Prausnitz’s team has collaborated closely with researchers at Emory University to test the microneedle patch flu vaccine. In a Phase I clinical trial that concluded last year, the flu vaccine patch was shown to be safe and effective, with no difference in measured immunity between the patients who received the patch from a professional and the ones who administered it to themselves. More than 70 percent said they preferred it to the traditional flu shot.
Because the main purpose of a Phase I trial is to verify safety, the participants were all healthy adults. Next, the researchers will test the microneedle patch’s effectiveness with more participants, including people more at risk for severe flu complications.
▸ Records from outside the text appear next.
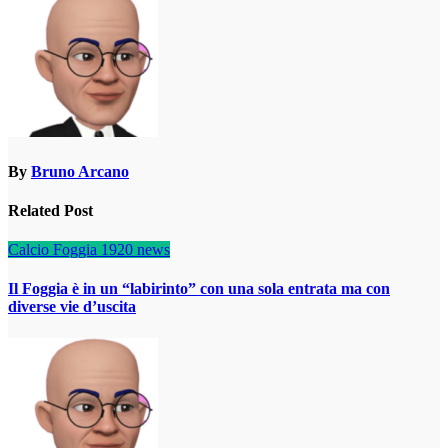
By
Bruno Arcano
Related Post
Calcio Foggia 1920
news
Il Foggia è in un “labirinto” con una sola entrata ma con
diverse vie d’uscita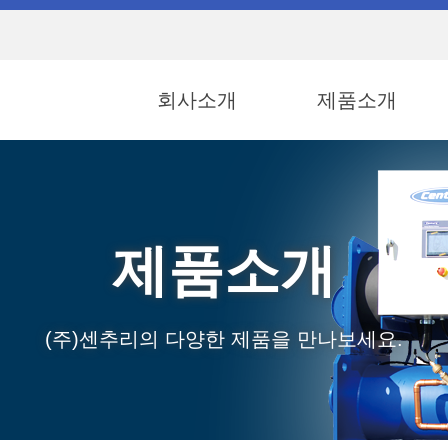
회사소개
제품소개
제품소개
(주)센추리의 다양한 제품을 만나보세요.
The patch has advantages beyond being painless, especially in areas around the world where healthcare infrastructure is lacking. Because the vaccine is delivered in a dry state instead of the usual liquid, it doesn’t require refrigeration and thus has a longer shelf life. And because the water-soluble microneedles dissolve directly into the skin, there’s no biohazardous “sharps waste” to manage.
Could the microneedle patch help with a universal flu vaccine? Maybe.
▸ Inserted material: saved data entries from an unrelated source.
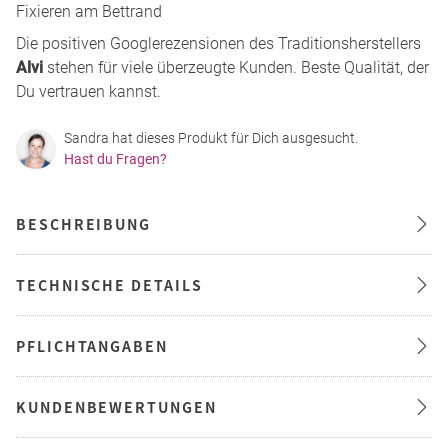
Fixieren am Bettrand
Die positiven Googlerezensionen des Traditionsherstellers
Alvi
stehen für viele überzeugte Kunden. Beste Qualität, der
Du vertrauen kannst.
Sandra hat dieses Produkt für Dich ausgesucht.
Hast du Fragen?
BESCHREIBUNG
TECHNISCHE DETAILS
PFLICHTANGABEN
KUNDENBEWERTUNGEN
“A universal flu vaccine is really challenging, and there’s a lot of people working on it. There’s not going to be a simple solution; it will require a collection of approaches,” says Prausnitz. But delivering the vaccine to the skin instead of the muscle appears to create a broader immune response, meaning the body produces a more diverse selection of antibodies — which might mean immunity to a wider variety of flu strains. More research is needed to test this possibility.
Exactly a century ago, the deadly 1918 Flu Pandemic swept the globe, sickening around a third of the world’s population and claiming an estimated 50 million lives. Since then, public health officials have worked hard to prevent a recurrence.
But the fast-mutating flu virus remains an ever-present threat. Experts say the next pandemic could strike at any time. When it does, the innovations of engineers like Eva Lee and Mark Prausnitz will give us the vaccination arsenal we need to strike back.